* [TASK OBJECTIVE] Nothing but the lines from the top of the data to the line holding "Jun 29, 2026" should be printed, word for word and both ends included; leave the pictures out.

== INFORMATION PROVIDED ==

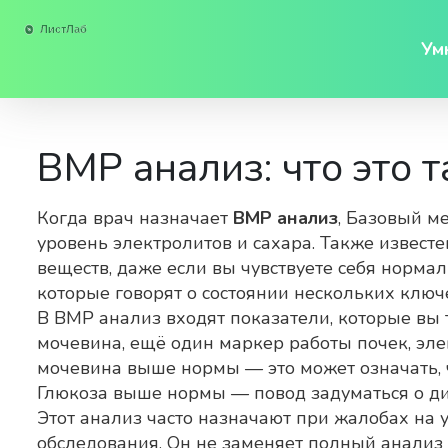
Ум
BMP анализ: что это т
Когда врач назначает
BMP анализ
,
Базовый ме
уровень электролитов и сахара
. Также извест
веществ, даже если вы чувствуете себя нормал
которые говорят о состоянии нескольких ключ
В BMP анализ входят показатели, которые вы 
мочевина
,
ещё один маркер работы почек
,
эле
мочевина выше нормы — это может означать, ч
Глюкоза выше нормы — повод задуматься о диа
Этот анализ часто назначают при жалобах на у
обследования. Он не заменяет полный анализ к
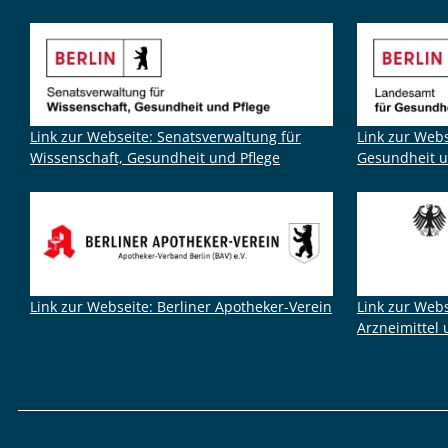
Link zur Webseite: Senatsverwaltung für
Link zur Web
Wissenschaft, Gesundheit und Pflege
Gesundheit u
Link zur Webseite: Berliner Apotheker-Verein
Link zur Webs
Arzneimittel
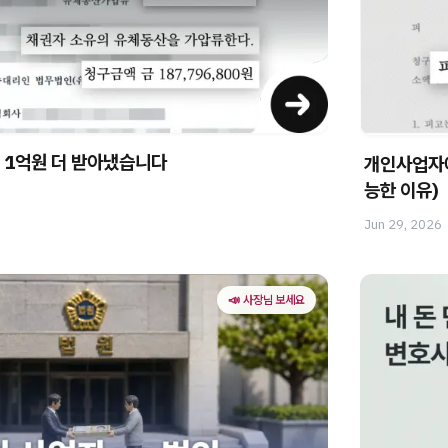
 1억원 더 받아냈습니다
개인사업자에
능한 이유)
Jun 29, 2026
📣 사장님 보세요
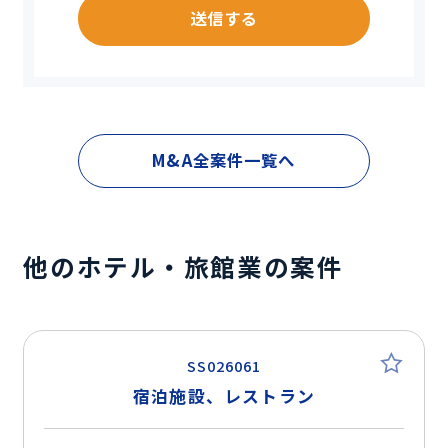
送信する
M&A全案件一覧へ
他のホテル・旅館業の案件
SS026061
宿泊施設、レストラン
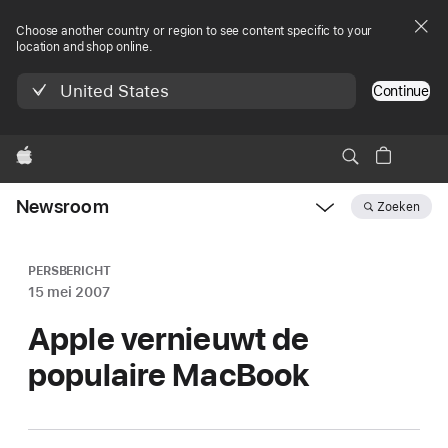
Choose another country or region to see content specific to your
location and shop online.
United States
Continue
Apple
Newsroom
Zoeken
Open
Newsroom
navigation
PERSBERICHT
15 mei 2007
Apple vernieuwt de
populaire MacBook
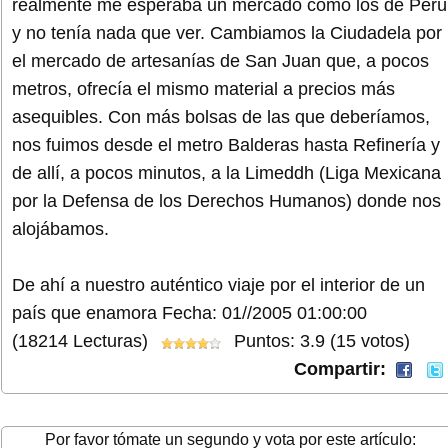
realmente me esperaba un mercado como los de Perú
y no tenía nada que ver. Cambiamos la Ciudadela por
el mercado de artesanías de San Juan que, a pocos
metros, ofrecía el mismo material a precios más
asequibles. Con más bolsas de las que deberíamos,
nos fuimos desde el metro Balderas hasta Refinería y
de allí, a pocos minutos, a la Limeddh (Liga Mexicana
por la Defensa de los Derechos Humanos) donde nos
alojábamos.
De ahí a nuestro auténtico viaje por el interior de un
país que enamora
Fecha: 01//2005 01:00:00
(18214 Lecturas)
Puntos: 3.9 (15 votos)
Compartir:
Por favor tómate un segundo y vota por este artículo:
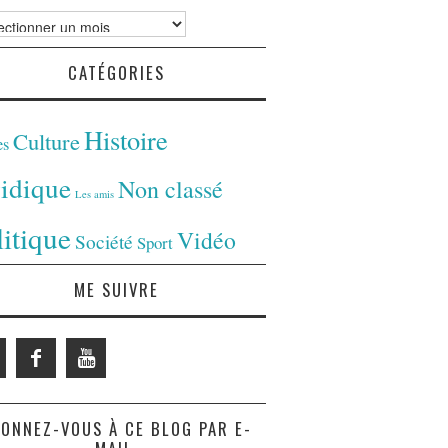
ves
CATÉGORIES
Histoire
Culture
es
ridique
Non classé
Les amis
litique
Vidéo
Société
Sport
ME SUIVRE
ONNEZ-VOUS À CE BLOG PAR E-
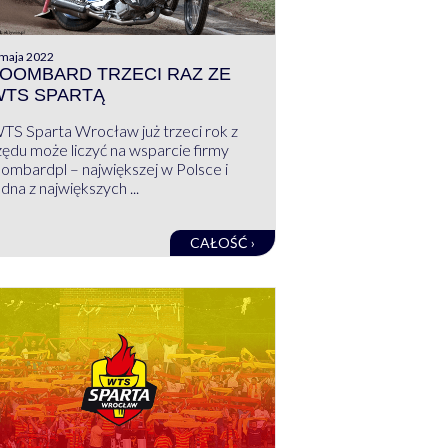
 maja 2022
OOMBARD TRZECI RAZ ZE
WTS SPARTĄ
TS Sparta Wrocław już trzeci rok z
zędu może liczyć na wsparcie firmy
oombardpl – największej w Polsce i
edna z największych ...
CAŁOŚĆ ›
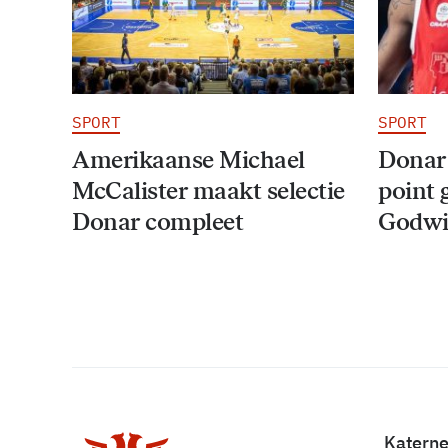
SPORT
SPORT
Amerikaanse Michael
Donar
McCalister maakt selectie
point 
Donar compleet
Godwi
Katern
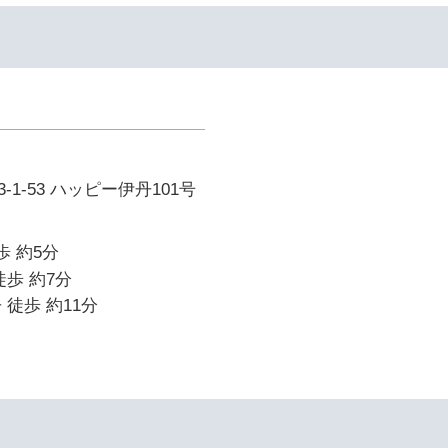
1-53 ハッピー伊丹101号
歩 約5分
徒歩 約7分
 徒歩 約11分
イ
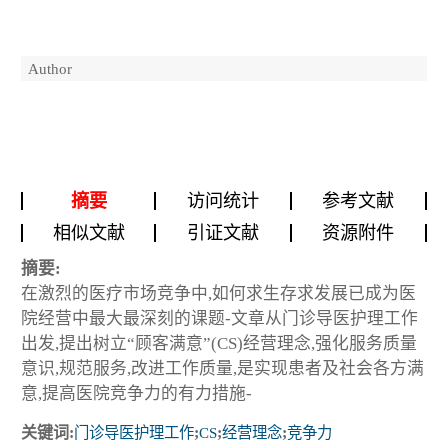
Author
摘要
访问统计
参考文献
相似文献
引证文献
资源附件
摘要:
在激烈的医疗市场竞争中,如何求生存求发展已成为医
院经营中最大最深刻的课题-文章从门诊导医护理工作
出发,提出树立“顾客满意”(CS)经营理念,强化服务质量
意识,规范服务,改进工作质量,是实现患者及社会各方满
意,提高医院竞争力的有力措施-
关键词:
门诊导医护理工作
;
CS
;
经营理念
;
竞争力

===

* [SOLUTION TO THE EXERCISE]
Ум
BMP анализ: что это т
Когда врач назначает
BMP анализ
,
Базовый ме
уровень электролитов и сахара
. Также извест
веществ, даже если вы чувствуете себя нормал
которые говорят о состоянии нескольких ключ
В BMP анализ входят показатели, которые вы 
мочевина
,
ещё один маркер работы почек
,
эле
мочевина выше нормы — это может означать, ч
Глюкоза выше нормы — повод задуматься о диа
Этот анализ часто назначают при жалобах на у
обследования. Он не заменяет полный анализ к
Link zur Webseite: Senatsverwaltung für
Link zur Web
Wissenschaft, Gesundheit und Pflege
Gesundheit u
Link zur Webseite: Berliner Apotheker-Verein
Link zur Webs
Arzneimittel
 1억원 더 받아냈습니다
개인사업자에
능한 이유)
Jun 29, 2026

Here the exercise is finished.